Maria, a tia Lia, a caçula é que era a mais atirada, já tendo ido em romaria a Aparecida do Norte - sempre na Rural do Zé do Raul - e, além de portadora de guloseimas para a sobrinhada, falava até na compra dum tajer bonito para ornar o barraco que acabaria sendo construído ao fundo do lote para satisfazer o seu sonho de independência, sucedâneo aceitável duma boda que não viera. E não é que lhe faltassem pretendentes, mas a questão da adequação era o retrato da inequação.

E embora fosse a casa dotada de um Corona, ou Lorenzetti, elétrico, para assegurar o banho quente, tia Lia chegou da rua um dia encantada com um balde-chuveiro de zinco, cuja instalação foi apenas o primeiro de um rosário de problemas. Afinal, ela achou num galho de mangueira o local provisório para o teste.
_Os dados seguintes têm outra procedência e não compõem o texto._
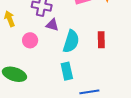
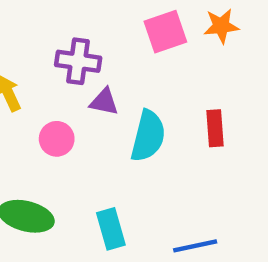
cyan rectangle: (67, 71) -> (111, 229), moved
Com a ajuda entusiasmada dos sobrinhos, no quentá a água e a transportar para o balde, chegou-se a hora de testá-lo e só os meninos - de cuecas - é que pudemos disputar aquele mijico

d´água que não propiciava contudo mais de um ato do banhar. Molhar o corpo já comprometia o ensaboar, e enxaguar, nem pensar... não ia dar. E no barro que se formava, tanto se escorregava quanto os pés se emporcalhava. Só pras mangas era que a mangueira dava...

Hora de tia Lia pensar num outro projeto: a compra dum tajer (étagère), que já cobiçava desde seus tempos de mocinha e que do desejo passou a ser seu mais dileto objeto. Só a falta de espaço na casa, e no seu próprio barraco foi que fez o plano ir pro saco.